Extended Data Fig. 9. Genotyping and validation of HDAC1/2 base edits by individual sgRNA transductions.

a, Allele frequency analysis for 293T clonal cell lines after base editing of HDAC1 with the indicated sgRNAs and SpG ABE8e or SpG CBE. Only alleles with ≥1% allele frequency in at least one sample are shown. Protein product sequences are shown with nonsynonymous mutations in red. Genotyping was performed once. b, Top: allele frequency analysis after base editing of HDAC1 in K562 HDAC2-null cells with sgE203 and ABE8e. Bottom: allele frequency analysis after base editing of HDAC2 in K562 HDAC1-null cells with sgE204 and ABE8e. Only alleles with ≥1% allele frequency in at least one sample are shown. Protein product sequences are shown with nonsynonymous mutations in red. Genotyping was performed once. c, Flow cytometry quantification showing GFP signal in indicated K562 CoREST–GFP cell lines transduced with the indicated sgRNAs and treated with DMSO or UM171 for 24 h. Data are mean ± s.d. of n = 3 biological replicates. d, Immunoblots showing protein levels of HDAC1 (left) or HDAC2 (right) and GAPDH in HDAC2-null and HDAC1-null K562 CoREST–GFP cells, respectively, after transduction with indicated eVLPs. Data in c and d are representative of two independent experiments. FACS-gating schemes and uncropped blots are in Supplementary Figs. 1b, 8, respectively. MW, molecular weight. Source data

Extended Data Fig. 10. Validation and genotyping of KBTBD4 base edits.

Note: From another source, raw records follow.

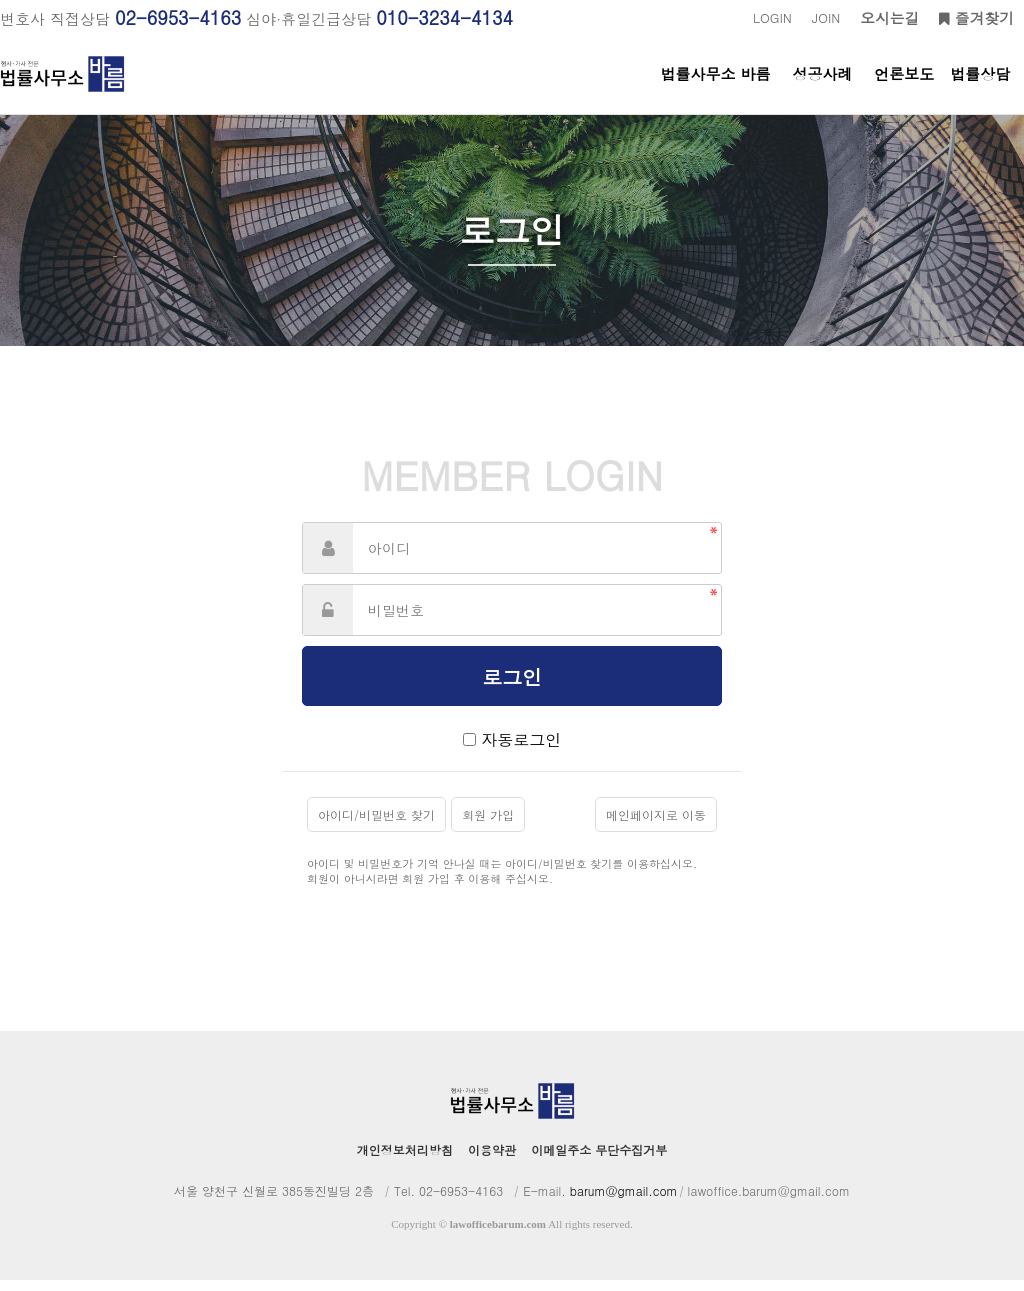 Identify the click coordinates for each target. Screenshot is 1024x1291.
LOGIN (772, 17)
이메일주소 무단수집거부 (599, 1160)
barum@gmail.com (624, 1201)
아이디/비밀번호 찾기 (376, 825)
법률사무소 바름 (716, 88)
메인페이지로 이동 (656, 825)
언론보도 (904, 88)
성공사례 (822, 88)
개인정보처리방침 (405, 1160)
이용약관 (492, 1160)
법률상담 (980, 88)
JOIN (826, 17)
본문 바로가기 (0, 0)
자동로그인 (521, 750)
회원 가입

a, Flow cytometry quantification showing GFP signal in CoREST–GFP K562 cells transduced with the indicated KBTBD4 sgRNAs and treated with DMSO or UM171 for 24 h. Data are mean ± s.d. of n = 3 biological replicates and are representative of two independent experiments. b, Close-up view of the HDAC1-UM171-KBTBD4 interface showing Cα-positions of selected top-enriched sgRNAs, marked in Fig. 5b,e, as spheres. c, Base editing outcomes for selected KBTBD4 sgRNAs in K562 cells. The wild-type allele is boxed, and only alleles with ≥1% allele frequency in at least one sample are shown. Protein product sequences are shown with nonsynonymous mutations in red. Genotyping was performed once. d, Flow cytometry quantification of MOLM-13 cells expressing the indicated KBTBD4–GFP reporter. KBTBD4 stability calculated as GFP/mCherry and measurements are normalized to wild-type KBTBD4 analysed in parallel. Data are mean ± s.d. of n = 3 technical replicates and are representative of two independent experiments. FACS-gating schemes are in Supplementary Fig. 1b (a) and Supplementary Fig. 1a (d).